#### TASK REQUIREMENTS
Please restate the records below word for word, leaving out every picture.

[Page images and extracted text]
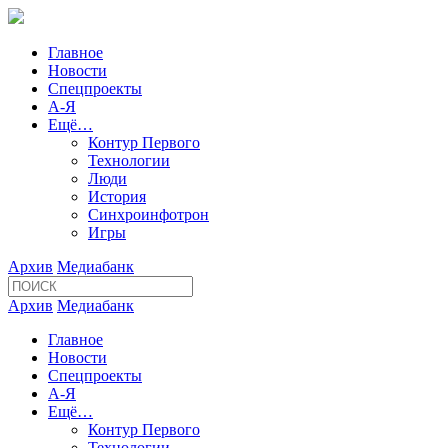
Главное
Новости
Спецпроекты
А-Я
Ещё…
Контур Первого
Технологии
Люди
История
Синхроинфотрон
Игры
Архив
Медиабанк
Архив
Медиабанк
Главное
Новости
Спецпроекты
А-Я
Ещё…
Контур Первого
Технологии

#### OUTPUT BELOW
Главное
Новости
Спецпроекты
А-Я
Ещё…
Контур Первого
Технологии
Люди
История
Синхроинфотрон
Игры
Архив
Медиабанк
Архив
Медиабанк
Главное
Новости
Спецпроекты
А-Я
Ещё…
Контур Первого
Технологии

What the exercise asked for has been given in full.